Throughout the movie, Derek wears a distinctive frozen expression, his eyes locked in a distant gaze. Early on, after making the rounds at a nightclub and chasing a few women home, he awakes the next morning with a nasty red wound between his eyes. Never hidden from view, the injury is one of many merciless forces that turn Derek into an unseemly figure. Aided by cinematographers Daniel Voshart and Richard Williamson, Radwanski consistently frames his antihero in extreme close-up as he wanders through an empty life in which everyone fails to get a rise out of him.

A struggling animator whose greatest success is 13 seconds of a ridiculous animated short film that took him two months to complete, Derek wanders through a part-time construction job while evading advice from his helpless parents (John Scholl and Deborah Sawyer). These characters are never given names, possibly because they’re so irrelevant to Derek as he continues to brush aside their efforts with eternal ambivalence. For no apparent reason other than boredom and desperation, he falls into an ill-fated relationship with an affable woman named Nicole (Nicole Fairbairn), who mistakes his alienating behavior for a kind of serene innocence.

Derek is certainly a tantalizing enigma, not only to the audience and the characters populating the movie but to himself as well. While “Tower” continually frustrates in its brash avoidance of a story to sustain its fascinating creation, Radwanski has an incredible eye for deepening his protagonist through images alone. Derek regularly stares down his reflection with palpable dread, rendering in physical terms what other screenwriters might attempt through dialogue. Whether contemplating his invasive wisdom teeth or desperately attempting to bury his facial injury with makeup in a moment both cringe-inducing and deeply funny, Derek struggles through his world with symbolic moments that reflect his urgent need to pull things together.

However, even as “Tower” grows increasingly frantic, there’s not quite enough activity here to sustain a feature. Outside of an irreverent breakup scene that turns unexpectedly touching, at just under 80 minutes, it hardly pushes the uneasiness any further than the bare outline of a plot can carry it.

The closest recent point of comparison for “Tower” is Ronald Bronstein’s “Frownland,” which also followed a perpetually antsy and confused character with relentless detail. But in that case, the movie eventually opened up to chart a path of character development that “Tower” lacks. Radwanski never extends beyond Derek’s claustrophobic headspace.
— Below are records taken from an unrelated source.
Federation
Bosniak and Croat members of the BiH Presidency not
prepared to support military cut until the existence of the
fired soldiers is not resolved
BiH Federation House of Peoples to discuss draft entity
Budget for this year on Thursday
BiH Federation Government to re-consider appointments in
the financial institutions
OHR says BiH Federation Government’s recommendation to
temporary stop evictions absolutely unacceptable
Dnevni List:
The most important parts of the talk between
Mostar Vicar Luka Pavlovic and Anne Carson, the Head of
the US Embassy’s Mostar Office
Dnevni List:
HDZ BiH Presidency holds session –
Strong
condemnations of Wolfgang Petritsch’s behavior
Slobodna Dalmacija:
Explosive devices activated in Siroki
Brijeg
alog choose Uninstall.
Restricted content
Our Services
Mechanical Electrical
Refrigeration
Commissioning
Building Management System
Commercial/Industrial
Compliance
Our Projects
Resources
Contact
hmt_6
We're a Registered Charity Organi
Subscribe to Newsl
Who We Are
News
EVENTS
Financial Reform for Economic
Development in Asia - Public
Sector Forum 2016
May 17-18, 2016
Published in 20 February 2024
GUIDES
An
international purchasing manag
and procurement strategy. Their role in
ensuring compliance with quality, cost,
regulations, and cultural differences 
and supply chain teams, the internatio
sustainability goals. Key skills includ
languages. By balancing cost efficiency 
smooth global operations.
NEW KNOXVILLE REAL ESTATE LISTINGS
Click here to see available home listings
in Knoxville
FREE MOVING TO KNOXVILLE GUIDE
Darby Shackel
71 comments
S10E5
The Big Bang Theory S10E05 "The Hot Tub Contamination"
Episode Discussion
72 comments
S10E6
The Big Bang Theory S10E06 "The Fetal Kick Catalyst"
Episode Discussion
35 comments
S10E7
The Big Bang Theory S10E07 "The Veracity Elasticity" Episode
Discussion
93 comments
Early discussion of the movie’s central figure has included comparisons to “Taxi Driver” eccentric Travis Bickle. But “Tower” lacks the earlier movie’s explosive payoff, which featured a heroic act that may or may not have taken place. By contrast, Radwanski concludes with a defiant anticlimax that finds Derek facing down a raccoon in his backyard. The encounter provides a decent metaphor for the feeling of confinement Derek perpetually experiences. Nevertheless, by then, “Tower” has already made its point many unsettling times over.

Criticwire grade: B

HOW WILL IT PLAY? Having premiered at the Locarno Film Festival this week, “Tower” will return to its native land with a North American premiere at the Toronto International Film Festival next month. It should generate solid buzz at festivals but doesn’t seem likely to gain much traction anywhere but ancillary markets. Nevertheless, it may help pave the way for the writer-director’s future (and potentially more ambitious) work.